The University of Alberta's new head of psychiatry is facing an allegation of sexual misconduct involving a female patient in Ontario.
Documents obtained by CBC News indicate the Ontario College of Physicians and Surgeons will hold a hearing into the allegation that Dr. Claudio de Novaes Soares had sexual relations with a woman who was a patient between November 2007 and May 2009. At that time, he was a professor at McMaster University in Hamilton.
A date for the hearing has not yet been scheduled.
"It is alleged that Dr. Soares engaged in the following with respect to a female patient," the college stated in an Aug. 7 public notification. "Touching of a sexual nature towards the patient, kissing, fellatio of Dr. Soares by the patient, sexual intercourse with the patient, and/or other forms of physical sexual relations."
The college also noted in its public release that Soares failed to "fully co-operate with a college investigator," including by failing to provide records and other documentation the college requested.
None of the claims have been proven by the Ontario college.
The University of Alberta's interim dean of the faculty of medicine, Verna Yiu, announced Soares' hiring as the new psychiatry department head on June 14, and Soares assumed the position Sept. 1.
A spokesperson told CBC News the faculty is aware of the allegation against Soares and is determining its next steps.
Soares is currently on leave from his position, said Jo-anne Nugent.
While at McMaster, Soares was the associate chair of research in the department of psychiatry and behavioural neurosciences. He was also director of the Women's Health Concerns Clinic.
Soares' biography states his research career has been focused on mood and anxiety disturbances related to the female reproductive life cycle.
Ontario college restricted medical licence
The Ontario college imposed restrictions on Soares' medical licence effective Aug. 7, including that he is not allowed to be alone with "female patients of any age, in any jurisdiction, unless the patient encounter takes place in the presence of a female regulated health professional."
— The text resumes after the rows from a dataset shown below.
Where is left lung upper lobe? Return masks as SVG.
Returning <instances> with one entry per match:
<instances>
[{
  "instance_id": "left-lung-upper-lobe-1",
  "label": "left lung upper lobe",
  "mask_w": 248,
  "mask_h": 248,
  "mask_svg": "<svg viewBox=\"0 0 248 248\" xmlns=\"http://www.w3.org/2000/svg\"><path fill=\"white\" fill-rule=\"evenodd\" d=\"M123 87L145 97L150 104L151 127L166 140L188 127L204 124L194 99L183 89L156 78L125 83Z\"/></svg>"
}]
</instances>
The college also noted Soares is only allowed to practise medicine at McMaster "to the extent required by the teaching or research requirements of the appointment."
Soares agreed to the restrictions imposed by the Ontario college.
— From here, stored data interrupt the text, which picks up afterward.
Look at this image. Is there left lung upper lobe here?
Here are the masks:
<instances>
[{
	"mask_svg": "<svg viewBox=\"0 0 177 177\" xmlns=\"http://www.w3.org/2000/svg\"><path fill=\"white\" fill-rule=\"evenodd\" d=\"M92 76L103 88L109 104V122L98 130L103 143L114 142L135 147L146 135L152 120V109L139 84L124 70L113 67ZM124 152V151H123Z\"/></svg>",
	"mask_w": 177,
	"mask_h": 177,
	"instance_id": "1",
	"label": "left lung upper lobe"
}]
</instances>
A spokeswoman with the college said she could not discuss specific cases, but said it notifies all colleges of physicians and surgeons across North American whenever a restriction is placed on a physician's licence.
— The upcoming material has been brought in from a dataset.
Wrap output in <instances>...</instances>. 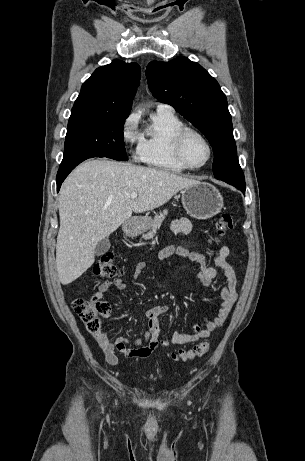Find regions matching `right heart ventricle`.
<instances>
[{"instance_id": "1", "label": "right heart ventricle", "mask_w": 305, "mask_h": 461, "mask_svg": "<svg viewBox=\"0 0 305 461\" xmlns=\"http://www.w3.org/2000/svg\"><path fill=\"white\" fill-rule=\"evenodd\" d=\"M184 126L173 111L157 110L150 124L138 135L139 161L170 172L184 171L186 168L178 162L173 152V138Z\"/></svg>"}]
</instances>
In an email, an Ontario college spokesperson said it does not notify other provinces about outstanding allegations against doctors.
Barbara Krahn, of the College of Physicians and Surgeons of Alberta, told CBC News that Soares is not yet registered with the college, but he should be.
"All physicians in Alberta practising in any capacity, including academic medicine, do need to be registered with this college," she said.
"Patient safety is our number 1 concern so with every application, no matter what capacity, the process includes a review of any disciplinary actions in any Canadian jurisdiction as well as any American jurisdiction," Krahn said.
"We have no jurisdiction over any physician that isn't registered with us. However, having said that, a physician who is practising here does need a permit from us."
Dr. Trevor Theman, the Alberta college's registrar, was surprised to learn Soares had been appointed dean of psychiatry for the University of Alberta.
"I think it frankly would be impossible for somebody not to be registered with us to be the chair of a clinical department like psychiatry," he told CBC News.